BEGIN
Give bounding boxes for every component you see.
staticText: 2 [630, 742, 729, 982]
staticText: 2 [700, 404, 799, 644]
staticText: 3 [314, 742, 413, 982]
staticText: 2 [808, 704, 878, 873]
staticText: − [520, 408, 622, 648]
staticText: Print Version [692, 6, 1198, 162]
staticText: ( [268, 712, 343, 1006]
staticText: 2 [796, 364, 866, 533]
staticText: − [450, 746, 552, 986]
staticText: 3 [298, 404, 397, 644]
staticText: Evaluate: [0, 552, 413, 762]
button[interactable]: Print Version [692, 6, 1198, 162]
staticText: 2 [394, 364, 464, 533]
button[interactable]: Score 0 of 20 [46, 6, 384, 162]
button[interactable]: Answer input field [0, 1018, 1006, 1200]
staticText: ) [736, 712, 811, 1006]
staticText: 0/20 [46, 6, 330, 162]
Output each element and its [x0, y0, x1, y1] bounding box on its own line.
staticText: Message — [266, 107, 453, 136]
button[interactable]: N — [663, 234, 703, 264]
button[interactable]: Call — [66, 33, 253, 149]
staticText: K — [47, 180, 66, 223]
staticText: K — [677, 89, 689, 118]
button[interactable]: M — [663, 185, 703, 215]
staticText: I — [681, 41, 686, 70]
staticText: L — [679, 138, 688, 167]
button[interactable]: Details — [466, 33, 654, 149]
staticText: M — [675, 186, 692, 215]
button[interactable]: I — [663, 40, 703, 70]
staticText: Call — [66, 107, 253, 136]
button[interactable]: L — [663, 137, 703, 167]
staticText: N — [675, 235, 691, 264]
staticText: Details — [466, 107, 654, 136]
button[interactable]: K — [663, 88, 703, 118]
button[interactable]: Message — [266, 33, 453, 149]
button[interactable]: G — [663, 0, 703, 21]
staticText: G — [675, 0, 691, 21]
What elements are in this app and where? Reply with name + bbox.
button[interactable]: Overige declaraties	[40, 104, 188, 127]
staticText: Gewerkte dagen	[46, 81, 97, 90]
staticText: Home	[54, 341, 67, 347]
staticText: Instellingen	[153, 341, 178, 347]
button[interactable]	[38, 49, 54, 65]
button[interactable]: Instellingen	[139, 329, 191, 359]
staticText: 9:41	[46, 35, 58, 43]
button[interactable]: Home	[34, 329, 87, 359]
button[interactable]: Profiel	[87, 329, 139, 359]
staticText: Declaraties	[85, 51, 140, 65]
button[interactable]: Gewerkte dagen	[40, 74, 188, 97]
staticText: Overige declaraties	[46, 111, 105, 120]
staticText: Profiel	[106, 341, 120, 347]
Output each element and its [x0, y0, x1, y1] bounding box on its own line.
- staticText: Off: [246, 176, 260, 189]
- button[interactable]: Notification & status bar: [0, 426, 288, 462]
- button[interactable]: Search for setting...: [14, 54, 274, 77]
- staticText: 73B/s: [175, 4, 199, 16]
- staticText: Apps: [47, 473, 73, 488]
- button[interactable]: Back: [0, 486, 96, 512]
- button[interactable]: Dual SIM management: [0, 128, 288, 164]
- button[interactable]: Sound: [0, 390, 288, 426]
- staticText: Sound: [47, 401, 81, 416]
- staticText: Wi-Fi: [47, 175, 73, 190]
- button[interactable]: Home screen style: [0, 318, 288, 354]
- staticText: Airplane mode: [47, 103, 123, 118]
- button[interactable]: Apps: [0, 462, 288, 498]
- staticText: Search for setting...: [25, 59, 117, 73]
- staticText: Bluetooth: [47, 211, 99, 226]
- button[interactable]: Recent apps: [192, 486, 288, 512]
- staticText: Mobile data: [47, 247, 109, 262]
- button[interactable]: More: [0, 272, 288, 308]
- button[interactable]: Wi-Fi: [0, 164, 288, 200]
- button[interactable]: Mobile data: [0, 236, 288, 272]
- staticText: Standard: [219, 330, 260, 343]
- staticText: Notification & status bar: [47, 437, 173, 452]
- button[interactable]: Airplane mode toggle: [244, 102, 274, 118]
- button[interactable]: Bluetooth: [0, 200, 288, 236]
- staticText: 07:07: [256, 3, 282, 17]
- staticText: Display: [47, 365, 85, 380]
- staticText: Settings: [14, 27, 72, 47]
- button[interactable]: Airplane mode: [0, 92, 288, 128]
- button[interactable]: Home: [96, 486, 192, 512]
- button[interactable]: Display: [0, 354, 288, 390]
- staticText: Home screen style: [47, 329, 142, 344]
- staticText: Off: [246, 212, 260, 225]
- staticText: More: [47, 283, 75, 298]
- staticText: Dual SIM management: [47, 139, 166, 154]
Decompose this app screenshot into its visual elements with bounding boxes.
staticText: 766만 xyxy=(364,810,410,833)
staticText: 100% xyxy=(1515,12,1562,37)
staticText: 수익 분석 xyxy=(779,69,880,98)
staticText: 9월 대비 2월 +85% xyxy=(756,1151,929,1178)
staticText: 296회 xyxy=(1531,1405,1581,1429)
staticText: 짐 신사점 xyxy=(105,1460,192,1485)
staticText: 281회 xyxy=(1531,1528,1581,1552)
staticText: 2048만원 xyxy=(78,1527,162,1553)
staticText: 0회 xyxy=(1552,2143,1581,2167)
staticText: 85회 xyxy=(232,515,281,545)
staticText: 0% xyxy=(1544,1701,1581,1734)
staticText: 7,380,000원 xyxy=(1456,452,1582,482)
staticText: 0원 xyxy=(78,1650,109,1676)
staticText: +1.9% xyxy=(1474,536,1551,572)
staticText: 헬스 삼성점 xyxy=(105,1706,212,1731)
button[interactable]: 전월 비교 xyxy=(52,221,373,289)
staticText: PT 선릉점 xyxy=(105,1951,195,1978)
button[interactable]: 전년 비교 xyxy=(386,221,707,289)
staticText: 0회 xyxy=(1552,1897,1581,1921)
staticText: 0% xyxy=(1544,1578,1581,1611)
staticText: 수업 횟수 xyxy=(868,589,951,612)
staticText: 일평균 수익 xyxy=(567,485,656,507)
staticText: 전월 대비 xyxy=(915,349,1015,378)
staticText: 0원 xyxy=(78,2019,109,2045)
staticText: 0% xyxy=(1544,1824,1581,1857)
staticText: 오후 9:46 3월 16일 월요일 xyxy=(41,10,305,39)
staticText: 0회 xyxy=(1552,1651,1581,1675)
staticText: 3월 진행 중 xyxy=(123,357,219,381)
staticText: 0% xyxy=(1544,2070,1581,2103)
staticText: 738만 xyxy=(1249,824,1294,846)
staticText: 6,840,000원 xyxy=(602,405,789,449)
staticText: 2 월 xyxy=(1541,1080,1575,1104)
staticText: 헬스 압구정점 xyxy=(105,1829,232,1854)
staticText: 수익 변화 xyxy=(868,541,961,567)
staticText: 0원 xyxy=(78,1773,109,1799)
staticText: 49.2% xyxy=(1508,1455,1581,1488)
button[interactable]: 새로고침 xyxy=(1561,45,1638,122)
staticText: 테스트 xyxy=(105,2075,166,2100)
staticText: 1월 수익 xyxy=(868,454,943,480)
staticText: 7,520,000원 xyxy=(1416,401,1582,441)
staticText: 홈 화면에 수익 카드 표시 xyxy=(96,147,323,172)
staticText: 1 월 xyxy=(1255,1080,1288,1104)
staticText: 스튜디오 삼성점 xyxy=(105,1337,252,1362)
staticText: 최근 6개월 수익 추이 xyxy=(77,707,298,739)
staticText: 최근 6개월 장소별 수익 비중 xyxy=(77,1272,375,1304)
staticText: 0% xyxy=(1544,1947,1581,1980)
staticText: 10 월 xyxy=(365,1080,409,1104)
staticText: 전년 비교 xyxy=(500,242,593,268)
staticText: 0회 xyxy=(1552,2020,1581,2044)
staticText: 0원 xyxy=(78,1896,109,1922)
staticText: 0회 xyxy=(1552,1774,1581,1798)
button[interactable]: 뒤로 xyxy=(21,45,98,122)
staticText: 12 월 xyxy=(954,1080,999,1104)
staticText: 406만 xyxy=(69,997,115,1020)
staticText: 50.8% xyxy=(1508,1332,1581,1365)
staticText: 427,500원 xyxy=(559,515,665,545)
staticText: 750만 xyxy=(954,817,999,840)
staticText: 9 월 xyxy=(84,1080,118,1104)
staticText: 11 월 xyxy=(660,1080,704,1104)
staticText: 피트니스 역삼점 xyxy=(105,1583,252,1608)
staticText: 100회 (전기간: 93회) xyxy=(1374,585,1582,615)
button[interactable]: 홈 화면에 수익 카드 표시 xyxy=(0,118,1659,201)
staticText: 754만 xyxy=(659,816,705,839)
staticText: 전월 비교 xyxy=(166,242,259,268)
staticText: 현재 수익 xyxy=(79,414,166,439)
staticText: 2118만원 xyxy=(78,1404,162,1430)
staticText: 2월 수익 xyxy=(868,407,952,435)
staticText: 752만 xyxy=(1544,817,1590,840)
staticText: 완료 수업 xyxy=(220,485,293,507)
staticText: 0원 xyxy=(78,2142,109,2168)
END
Exercise goal:
Lines of the listing above that contain the word "Notification" should all be returned.

Response to this task:
- button[interactable]: Notification & status bar: [0, 426, 288, 462]
- staticText: Notification & status bar: [47, 437, 173, 452]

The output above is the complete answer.